On my return, I say, ‘That was Kim Jansen.’
‘Jesus,’ says Jess. ‘She’s the last person we need.’
‘She says she’s pulling up outside.’
‘Who is she?’ asks the head.
‘The assistant commissioner of the Met.’ Jess rounds on me. ‘Did you call her?’
‘No. Of course not. Presumably the school contacted the police?’ I look at Ms Ditton, who nods. ‘And someone must have informed Kim, I suppose.’
‘Well it’s odd. And I want you to tell her to fuck right off.’
‘But isn’t it a good thing the police are taking this seriously?’ Ms Ditton is bewildered.
‘I’ll go and see what she’s doing here,’ I say. ‘I’ll encourage her to leave, but I can’t be sure she’ll listen to me.’
Outside the gates, there’s a navy blue official Jaguar, and a Vauxhall estate dressed in the luminescent yellow and blue Met livery. Kim is sitting next to the driver in the Jag. She winds down the window, and signals to me to wait, while she finishes a call. I walk up and down, increasingly agitated. I can see she’s actually laughing as she winds up on the phone. It is a struggle to suppress my rage.
She steps onto the pavement. ‘Jess must be frantic.’
I’m not in the mood for her phoney sympathy. ‘Why are you here.’
‘Your names were live on our database of open cases, because of your involvement in the Marilyn Krol suicide. Control room alerted me and I came straight over. We’ll obviously do everything we can to find Amy.’
The officers in the other car are getting out to join us. ‘Don’t give me that sanctimonious bollocks,’ I snarl. ‘I don’t believe your internal systems are anywhere near as efficient as that. You knew this was going to happen. You’re here because you’re in on it.’
Jansen looks around to see if we’ve been overheard. ‘Calm down.’ She shoots her colleagues a look and they instantly withdraw from earshot. ‘What you’ve just said is wrong and totally out of order. I’m here to help. If you have any sense, you’ll tell me everything you know. You can trust me.’
She’s the last person I trust. But however much she’s been corrupted by Elliott, she seems genuinely anxious.
‘Amy has been taken away by a couple who were using a car – an oversized Bentley – owned by a Russian billionaire called Primakov. I imagine his name is familiar, because he’s in business with your Malmsey friends Elliott and Jackson. Jess and I have been investigating their criminal activities, which include blackmailing a Bank of England director, fraudulently hiding massive losses in the MHH fund from creditors and investors, and failing to disclose substantial purchases of NewGate shares. And just to avoid any doubt in your mind about what I think about your culpability, if there is so much as a scratch on Amy, I will make it my life’s mission to destroy you.’
Kim’s jaw tightens. ‘Pipe down, before you say something you’ll regret.
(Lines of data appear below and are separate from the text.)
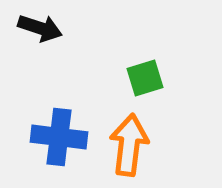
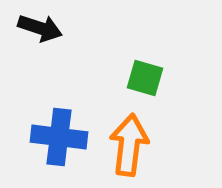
green square: rotated 33 degrees clockwise
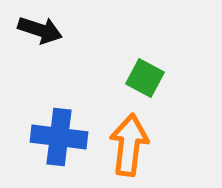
black arrow: moved 2 px down
green square: rotated 12 degrees clockwise
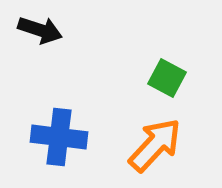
green square: moved 22 px right
orange arrow: moved 26 px right; rotated 36 degrees clockwise
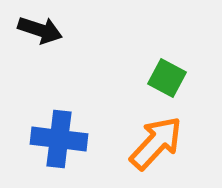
blue cross: moved 2 px down
orange arrow: moved 1 px right, 2 px up
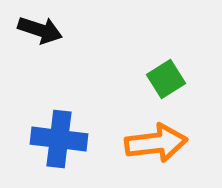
green square: moved 1 px left, 1 px down; rotated 30 degrees clockwise
orange arrow: rotated 40 degrees clockwise
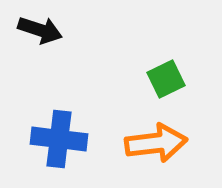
green square: rotated 6 degrees clockwise
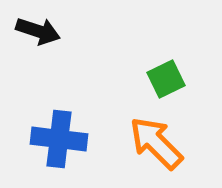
black arrow: moved 2 px left, 1 px down
orange arrow: rotated 128 degrees counterclockwise
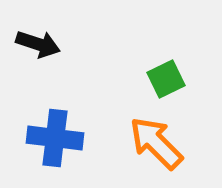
black arrow: moved 13 px down
blue cross: moved 4 px left, 1 px up
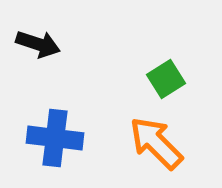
green square: rotated 6 degrees counterclockwise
I can only imagine how upset Ms Neeskens feels. But don’t confuse conspiracy fantasies with the real world. You can rest assured I take the disappearance of a child very seriously. We will move heaven and earth to find her. First of all, though, it’s best if we go inside and talk with the head.’
‘Jess doesn’t want you here,’ I say.
‘It’s not her call. As I said, the disappearance of a seven-year-old is extremely serious.’
‘Did Elliott give you that script?’
Without responding, she strides into the school, the officers trailing behind. A moment later, Jess comes out.
‘I told you to get rid of her.’
I shrug. ‘I told her she wasn’t wanted, but she wouldn’t listen. Why have you left the office?’
‘She said she needed to talk to the head alone.’
Jess looks around the playground, presumably hoping for a miracle and that Amy will pop out from behind the climbing frame or the sparse trees. ‘Gil, what did you say to the Russian? What does he want from us?’
‘I don’t know. Maybe he’s in on the Athena deal and knows that if we expose it then it probably won’t happen.’
‘Oh don’t be so stupid,’ she hisses. I feel as though I’ve been slapped. ‘Take responsibility for once in your life. It’s all because you prevented the initial takeover of NewGate and then you told Tudor to nationalise. You cost Primakov a fortune. It’s his revenge.’